- [WHAT IS BEING ASKED]: Under this line are the records; write out word for word the part that begins at the line containing "це найкращий вибір" and ends at the line containing "l’histoire. Finalement vaincue, Jean", and no more.

- [DATA SUPPLIED]:
· · ·

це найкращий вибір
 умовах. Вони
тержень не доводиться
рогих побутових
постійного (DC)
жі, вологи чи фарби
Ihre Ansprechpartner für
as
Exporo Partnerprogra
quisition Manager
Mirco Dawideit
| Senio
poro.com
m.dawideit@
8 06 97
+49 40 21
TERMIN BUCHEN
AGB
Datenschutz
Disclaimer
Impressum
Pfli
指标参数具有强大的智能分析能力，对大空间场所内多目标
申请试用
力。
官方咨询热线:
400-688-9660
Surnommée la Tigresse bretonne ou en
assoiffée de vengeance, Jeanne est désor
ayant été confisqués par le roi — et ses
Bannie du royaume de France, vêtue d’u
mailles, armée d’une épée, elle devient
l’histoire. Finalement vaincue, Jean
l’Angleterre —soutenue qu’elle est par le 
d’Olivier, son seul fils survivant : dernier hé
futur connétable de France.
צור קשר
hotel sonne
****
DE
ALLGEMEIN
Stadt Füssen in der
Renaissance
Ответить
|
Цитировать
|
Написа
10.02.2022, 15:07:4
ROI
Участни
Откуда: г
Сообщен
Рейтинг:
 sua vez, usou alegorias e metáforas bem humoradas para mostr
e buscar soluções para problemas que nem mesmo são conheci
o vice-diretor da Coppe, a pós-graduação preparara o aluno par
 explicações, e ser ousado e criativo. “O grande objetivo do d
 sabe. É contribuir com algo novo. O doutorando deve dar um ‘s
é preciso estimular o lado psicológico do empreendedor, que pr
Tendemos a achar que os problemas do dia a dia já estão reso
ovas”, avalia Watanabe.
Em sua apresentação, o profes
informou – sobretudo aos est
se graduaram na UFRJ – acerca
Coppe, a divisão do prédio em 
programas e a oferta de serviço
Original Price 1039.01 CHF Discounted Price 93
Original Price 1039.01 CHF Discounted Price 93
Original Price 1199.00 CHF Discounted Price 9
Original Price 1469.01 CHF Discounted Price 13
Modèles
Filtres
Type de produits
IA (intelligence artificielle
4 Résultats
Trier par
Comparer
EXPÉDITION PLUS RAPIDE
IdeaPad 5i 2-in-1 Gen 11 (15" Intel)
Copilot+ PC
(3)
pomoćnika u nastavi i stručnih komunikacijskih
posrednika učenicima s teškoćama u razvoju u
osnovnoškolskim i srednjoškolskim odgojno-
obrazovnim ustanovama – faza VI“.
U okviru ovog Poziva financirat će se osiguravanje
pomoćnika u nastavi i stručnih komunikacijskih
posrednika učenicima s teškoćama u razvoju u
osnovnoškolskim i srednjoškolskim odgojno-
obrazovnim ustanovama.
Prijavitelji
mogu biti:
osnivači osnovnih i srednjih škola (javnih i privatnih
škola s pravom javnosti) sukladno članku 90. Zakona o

· · ·

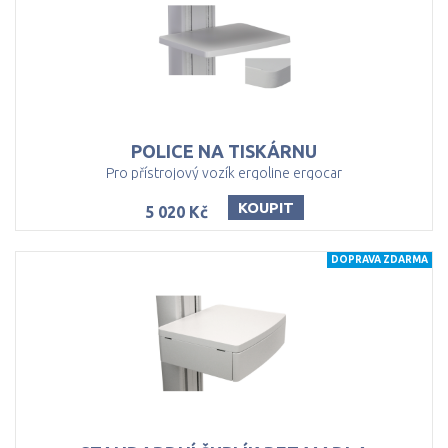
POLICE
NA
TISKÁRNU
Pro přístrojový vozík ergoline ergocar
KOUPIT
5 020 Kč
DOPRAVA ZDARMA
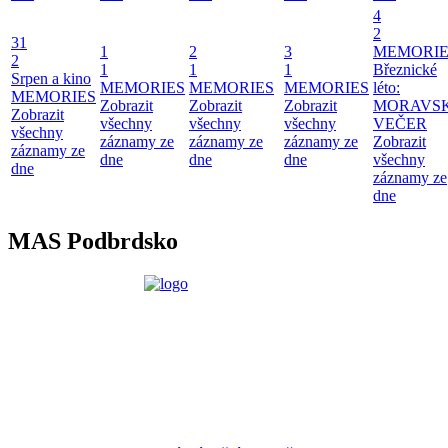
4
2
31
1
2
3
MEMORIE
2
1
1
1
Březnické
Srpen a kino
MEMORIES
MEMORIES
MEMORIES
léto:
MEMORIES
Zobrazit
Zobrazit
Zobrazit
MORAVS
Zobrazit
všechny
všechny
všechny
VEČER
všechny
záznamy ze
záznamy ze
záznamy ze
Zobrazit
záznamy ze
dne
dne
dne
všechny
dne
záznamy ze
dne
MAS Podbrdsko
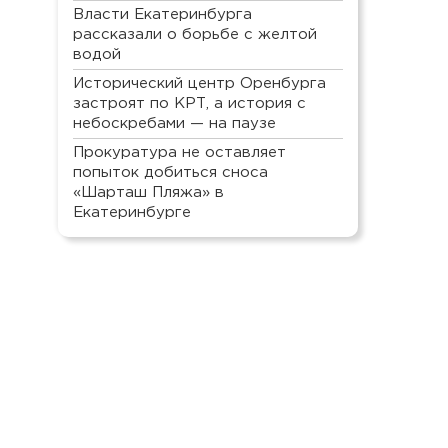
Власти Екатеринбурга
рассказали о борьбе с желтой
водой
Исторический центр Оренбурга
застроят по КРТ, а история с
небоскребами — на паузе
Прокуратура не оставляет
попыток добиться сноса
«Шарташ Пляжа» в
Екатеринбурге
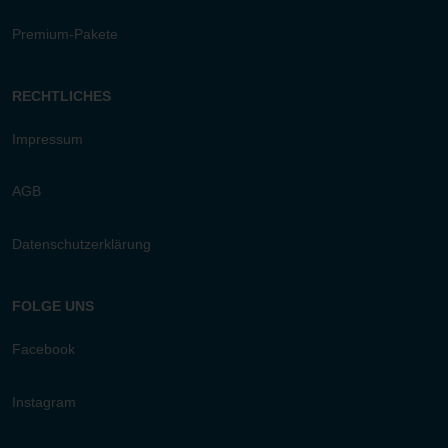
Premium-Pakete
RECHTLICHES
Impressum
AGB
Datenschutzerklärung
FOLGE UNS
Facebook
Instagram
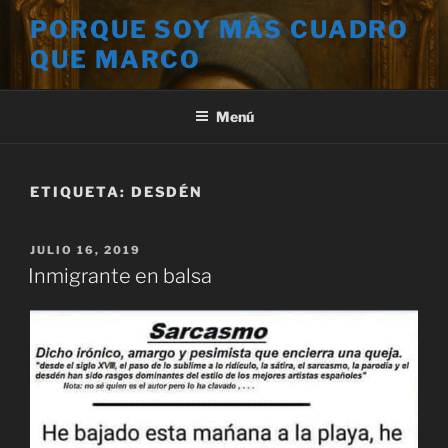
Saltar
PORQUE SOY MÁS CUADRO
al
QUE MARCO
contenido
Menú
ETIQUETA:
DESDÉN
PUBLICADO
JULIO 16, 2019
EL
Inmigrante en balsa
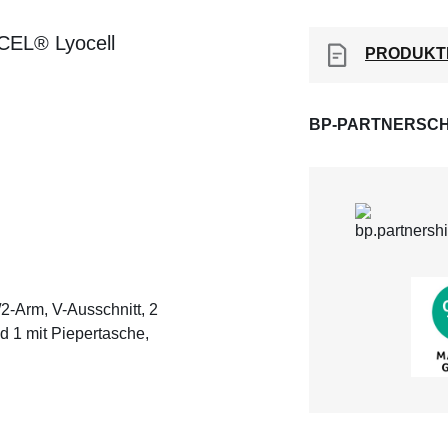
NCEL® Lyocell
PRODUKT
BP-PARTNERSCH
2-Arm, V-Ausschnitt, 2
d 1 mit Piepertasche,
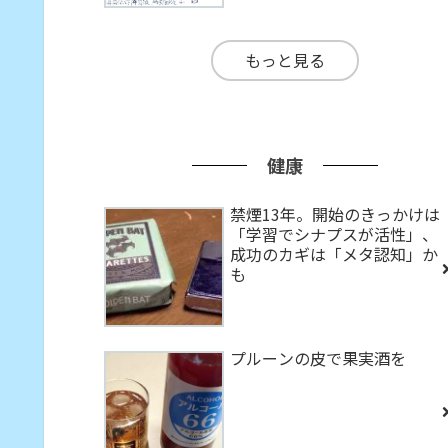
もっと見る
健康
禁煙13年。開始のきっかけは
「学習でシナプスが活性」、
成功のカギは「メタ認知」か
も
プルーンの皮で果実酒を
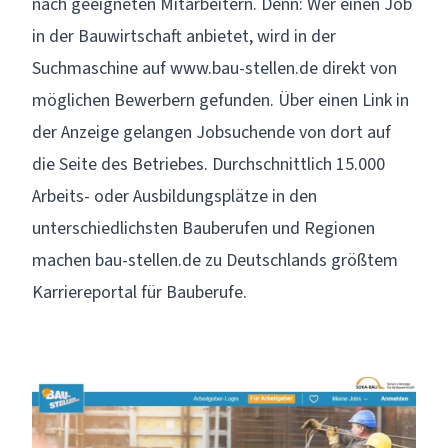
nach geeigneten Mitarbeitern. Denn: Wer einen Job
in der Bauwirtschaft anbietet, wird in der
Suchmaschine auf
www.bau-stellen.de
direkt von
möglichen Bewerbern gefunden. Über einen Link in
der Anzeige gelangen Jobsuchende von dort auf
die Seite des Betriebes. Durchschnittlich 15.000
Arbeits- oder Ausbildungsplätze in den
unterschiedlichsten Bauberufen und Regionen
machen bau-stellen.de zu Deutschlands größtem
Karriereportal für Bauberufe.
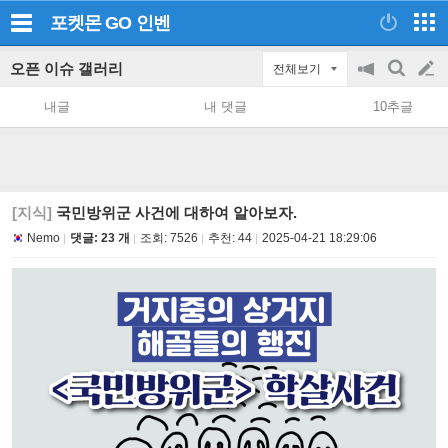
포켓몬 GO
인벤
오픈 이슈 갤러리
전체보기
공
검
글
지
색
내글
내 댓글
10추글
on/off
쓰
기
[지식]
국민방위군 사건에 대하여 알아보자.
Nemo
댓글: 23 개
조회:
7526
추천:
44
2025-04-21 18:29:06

· · ·

- [SOLUTION TO THE PROBLEM]:
це найкращий вибір
 умовах. Вони
тержень не доводиться
рогих побутових
постійного (DC)
жі, вологи чи фарби
Ihre Ansprechpartner für
as
Exporo Partnerprogra
quisition Manager
Mirco Dawideit
| Senio
poro.com
m.dawideit@
8 06 97
+49 40 21
TERMIN BUCHEN
AGB
Datenschutz
Disclaimer
Impressum
Pfli
指标参数具有强大的智能分析能力，对大空间场所内多目标
申请试用
力。
官方咨询热线:
400-688-9660
Surnommée la Tigresse bretonne ou en
assoiffée de vengeance, Jeanne est désor
ayant été confisqués par le roi — et ses
Bannie du royaume de France, vêtue d’u
mailles, armée d’une épée, elle devient
l’histoire. Finalement vaincue, Jean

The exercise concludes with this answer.